▸ What you should do:
Below are the records to retype. Keep every character exactly and leave out the pictures.

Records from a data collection
____________________

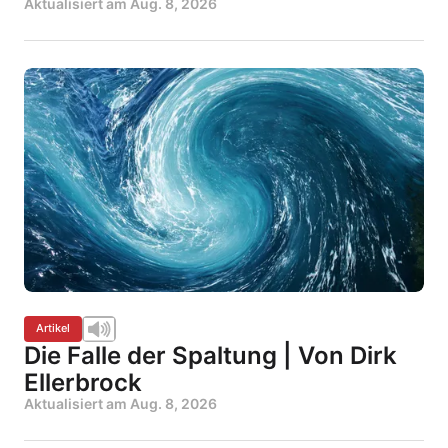
Aktualisiert am
Aug. 8, 2026
Artikel
Die Falle der Spaltung | Von Dirk
Ellerbrock
Aktualisiert am
Aug. 8, 2026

____________________

▸ Output for this exercise:
Aktualisiert am
Aug. 8, 2026
Artikel
Die Falle der Spaltung | Von Dirk
Ellerbrock
Aktualisiert am
Aug. 8, 2026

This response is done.